To create a project-scoped token:

  1. Navigate to Organization → API Tokens.
  2. Click Create Token.
  3. Give the token a descriptive name (e.g., "Invoice Processor — Production").
  4. Set the Scope to Project and select the target project.
  5. Set an optional expiry date.
  6. Click Create and copy the token immediately — it will not be shown again.

WARNING

Treat API tokens like passwords. Store them in your secrets manager (e.g., Doppler, AWS Secrets Manager, GitHub Secrets) and never commit them to source code. If a token is compromised, revoke it immediately from Organization → API Tokens.


Webhook Dashboard per Project

Each project has its own webhook delivery dashboard, giving you visibility into outbound webhook activity scoped to that project's events.

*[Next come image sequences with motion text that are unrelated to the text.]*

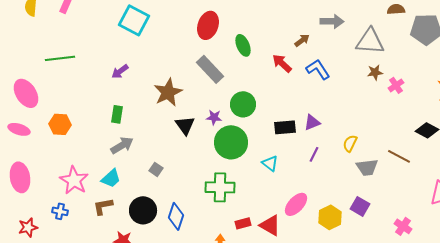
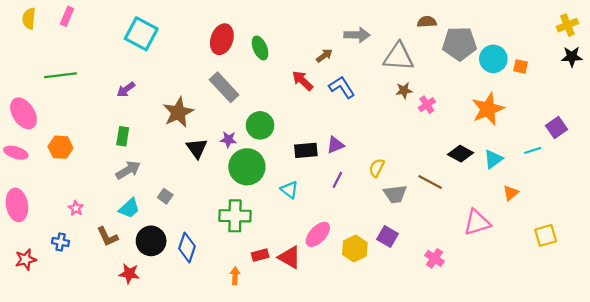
green ellipse: (243, 45) -> (260, 48), moved
cyan trapezoid: (111, 178) -> (129, 208), moved
pink star: (74, 180) -> (76, 208), size x0.5
brown L-shape: (103, 206) -> (107, 237), turned -105

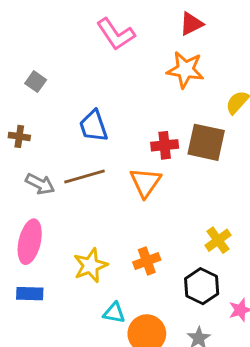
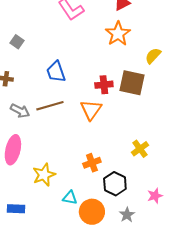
orange star: (185, 70) -> (118, 34), turned 30
yellow star: (90, 265) -> (44, 175), moved
black hexagon: (202, 286) -> (115, 184), moved
blue rectangle: (30, 294) -> (16, 209), moved

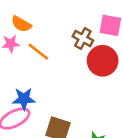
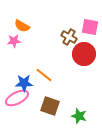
orange line: (38, 52) -> (44, 75), moved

Navigate to Project → Webhooks or call GET /projects/:id/webhook-dashboard to view:

MetricDescription
Total deliveriesTotal webhook events fired for this project
Successful deliveriesEvents that received a 2xx response from the target endpoint
Failed deliveriesEvents that timed out or received a non-2xx response
Success ratePercentage of successful deliveries over all attempts
Recent eventsLog of recent webhook payloads and their delivery status

NOTE

Webhook endpoints are configured at the organization level. The project webhook dashboard shows delivery statistics filtered to events originating from this project. See the Webhooks documentation for how to configure endpoints and event types.

TIP

If you see a high failure rate in the webhook dashboard, check that your endpoint URL is publicly reachable and returns a 2xx response within the timeout window. Ocriva retries failed deliveries with exponential backoff.


Best Practices

Naming Projects

  • Use a consistent naming convention across your organization, such as {Team} — {Document Type} (e.g., "Finance — Invoices", "Operations — Delivery Notes").
  • Avoid generic names like "Project 1" or "Test" — they become confusing as the number of projects grows.
  • Include the environment in the name when you run separate projects for staging and production (e.g., "Invoice Processing — Production" vs. "Invoice Processing — Staging").

Managing Project Members

  • Apply the principle of least privilege — assign Viewer to anyone who only needs to read results, Member to those who process documents, and Admin only to those who need to manage the project.
  • Audit project membership periodically, especially after team changes. Remove members who no longer need access.
  • Avoid assigning the Owner role to more than two or three people per project. Too many owners dilutes accountability.
  • Use project-scoped API tokens for automated integrations rather than sharing personal credentials or org-level tokens.

Organizing Templates

  • Group related document types into the same project so that templates and processing history stay together.
  • Create separate projects for distinct document workflows (invoices vs. contracts vs. receipts) rather than mixing them in one project with many templates.
  • Use the maxTemplatesPerProject setting to enforce a discipline around template hygiene — unused templates should be archived or deleted.

File Retention

  • Set fileRetentionDays on projects that handle sensitive documents to ensure uploaded files are automatically purged after a defined period.
  • Projects with no retention setting inherit the organization default. Review Organization → Settings to confirm the org-level default meets your compliance requirements.

TIP

If you are running a proof-of-concept or testing integration, create a dedicated staging project with a short file retention window (e.g., 7 days) to keep test data from accumulating.